The chance of teams being allowed to stay in hotels might seem slim, but while other teams will be boarding planes on the morning of game day, the Panthers won’t have to do it, and already with two wins to their name, plus the Knights and Warriors in their sights to start the season, they could be four and zero in no time.


South Sydney Rabbitohs: Six weeks to confirm a position
While some teams have mind-numbingly tough runs at points throughout the season, South Sydney have the Roosters and the Storm and then six weeks when they can virtually book their spot in the finals.

A run featuring the Titans, Warriors, Panthers, Bulldogs, Tigers and Knights won’t be striking fear into the heart of a team like South Sydney, so while some teams are in virtual must-win positions in Rounds 3 and 4, they can quite conceivably lose those two games but come out at the end of Round 10 with seven wins on the board.

Cody Walker and the Rabbitohs celebrate.

(Matt King/Getty Images)

St George Illawarra Dragons: The nine-week stretch from hell
All in all, the Dragons can’t be too disappointed with their draw. Their double-ups include the Sharks, Titans, Bulldogs, Raiders and Roosters.

They only burn two of their home games during the next seven weeks of neutral grounds, meaning they can play six out of the last 11 at Kogarah or Wollongong, and they get the chance to find some form against the Warriors and Bulldogs first up.

Their run from Round 7 though goes a little bit like this: Roosters (Bankwest), Raiders (Campbelltown), Sea Eagles (Campbelltown), Bulldogs (home), Sharks (away), Rabbitohs (home), Roosters (home), Eels (away), Broncos (away).

That run would make the top teams concerned. It could be one win in eight weeks unless the Red V find rapid improvement. It could also be the end of Paul McGregor.

Sydney Roosters: Making the top four might be impossible
Rabbitohs, Broncos, Dragons, Raiders, Storm. This is the double-up list for the Tricolours.

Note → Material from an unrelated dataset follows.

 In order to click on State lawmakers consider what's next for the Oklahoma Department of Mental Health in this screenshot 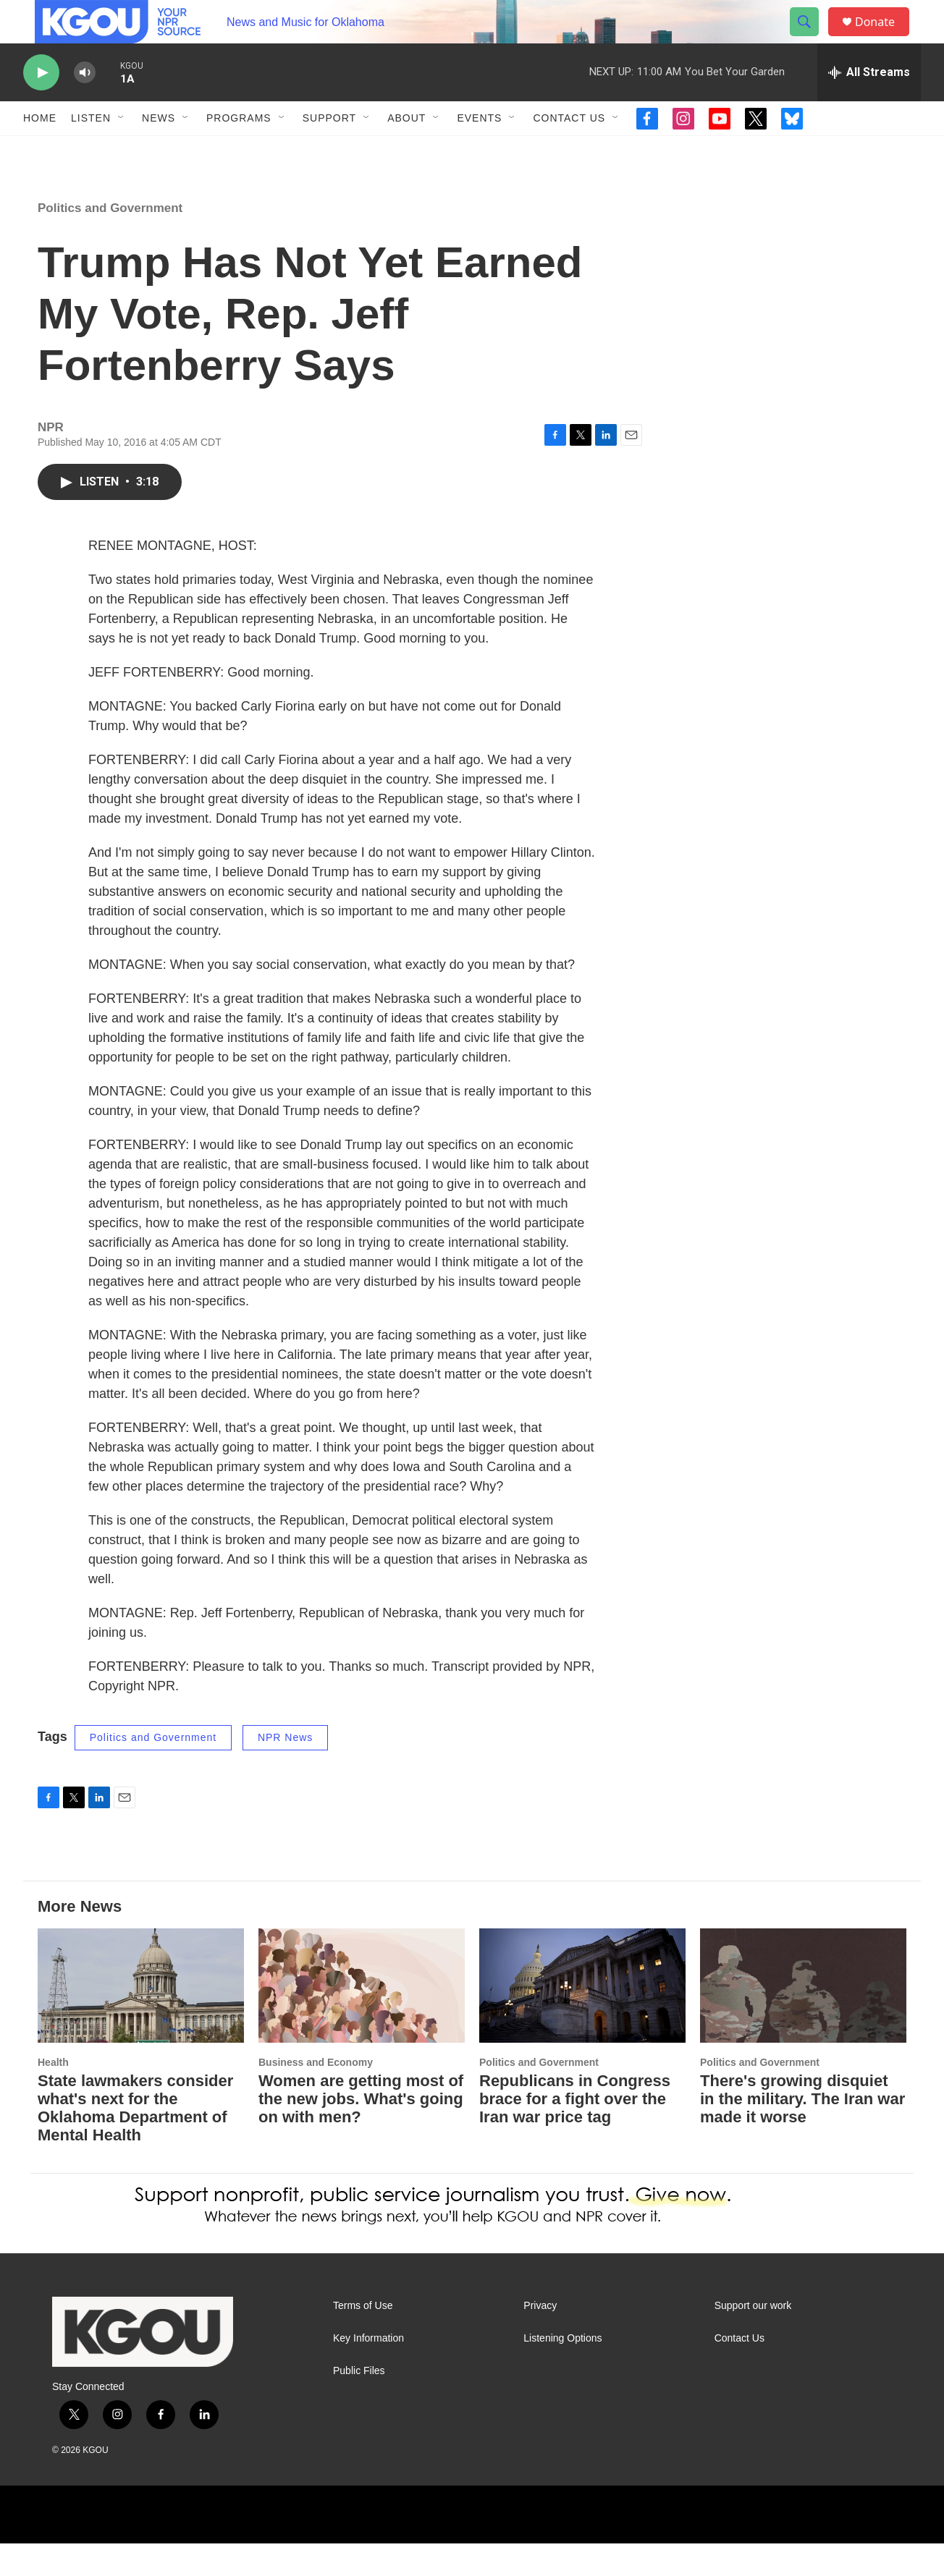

That is, in a word, hard. Not so much the Dragons, but the other four sides are no easybeats, and when they are already zero and two with likely consistency issues to come thanks to a new halves combination, it’s going to be tough.

The mark to make the top four is likely to be about 13 wins. That would mean they need to win 13 out of 18 games. It goes without saying that to make the top four they are going to need to beat some of those teams twice to make the top four.

Easier said than done, and the pressure will be applied quickly if they lose games when the season resumes.

Wests Tigers: Must be perfect early
Let’s finish with some controversy. I don’t see a single win for the Tigers in the final six weeks.

Roosters, Panthers, Sea Eagles, Rabbitohs, Storm and Eels. That is their run to close the season.


Even if they were to snag one or two, it means if they would need to win a minimum of eight games in the next 11 weeks. If they do that, then the above equation changes of course, because form would warrant that they keep winning.

But making the finals, on the surface, seems to be just about off the table for the Tigers.

What do you make of your teams draw?